▶ **Work item**:
An exact transcript of every entry is required, without any of the pictures.

━━ Data for review ━━

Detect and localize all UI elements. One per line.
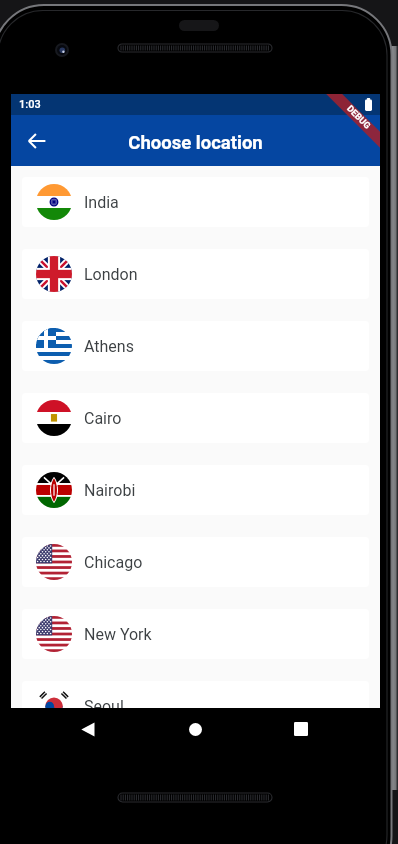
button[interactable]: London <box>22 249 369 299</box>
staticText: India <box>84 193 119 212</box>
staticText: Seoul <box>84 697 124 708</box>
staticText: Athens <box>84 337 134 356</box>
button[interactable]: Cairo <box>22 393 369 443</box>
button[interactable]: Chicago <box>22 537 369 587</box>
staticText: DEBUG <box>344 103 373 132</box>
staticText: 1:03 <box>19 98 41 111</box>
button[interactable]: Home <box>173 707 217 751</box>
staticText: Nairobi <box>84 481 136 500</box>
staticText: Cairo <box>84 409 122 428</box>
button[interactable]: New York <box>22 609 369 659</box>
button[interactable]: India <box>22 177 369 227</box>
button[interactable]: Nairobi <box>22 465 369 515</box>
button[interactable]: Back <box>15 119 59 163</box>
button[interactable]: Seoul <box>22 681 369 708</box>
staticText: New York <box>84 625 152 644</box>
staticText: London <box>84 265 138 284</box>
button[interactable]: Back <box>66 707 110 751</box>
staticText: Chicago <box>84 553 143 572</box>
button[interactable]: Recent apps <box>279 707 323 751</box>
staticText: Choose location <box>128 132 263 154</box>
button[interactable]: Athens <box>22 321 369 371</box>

━━━

▶ **Solved problem**:
Detect and localize all UI elements. One per line.
button[interactable]: London <box>22 249 369 299</box>
staticText: India <box>84 193 119 212</box>
staticText: Seoul <box>84 697 124 708</box>
staticText: Athens <box>84 337 134 356</box>
button[interactable]: Cairo <box>22 393 369 443</box>
button[interactable]: Chicago <box>22 537 369 587</box>
staticText: DEBUG <box>344 103 373 132</box>
staticText: 1:03 <box>19 98 41 111</box>
button[interactable]: Home <box>173 707 217 751</box>
staticText: Nairobi <box>84 481 136 500</box>
staticText: Cairo <box>84 409 122 428</box>
button[interactable]: New York <box>22 609 369 659</box>
button[interactable]: India <box>22 177 369 227</box>
button[interactable]: Nairobi <box>22 465 369 515</box>
button[interactable]: Back <box>15 119 59 163</box>
button[interactable]: Seoul <box>22 681 369 708</box>
staticText: New York <box>84 625 152 644</box>
staticText: London <box>84 265 138 284</box>
button[interactable]: Back <box>66 707 110 751</box>
staticText: Chicago <box>84 553 143 572</box>
button[interactable]: Recent apps <box>279 707 323 751</box>
staticText: Choose location <box>128 132 263 154</box>
button[interactable]: Athens <box>22 321 369 371</box>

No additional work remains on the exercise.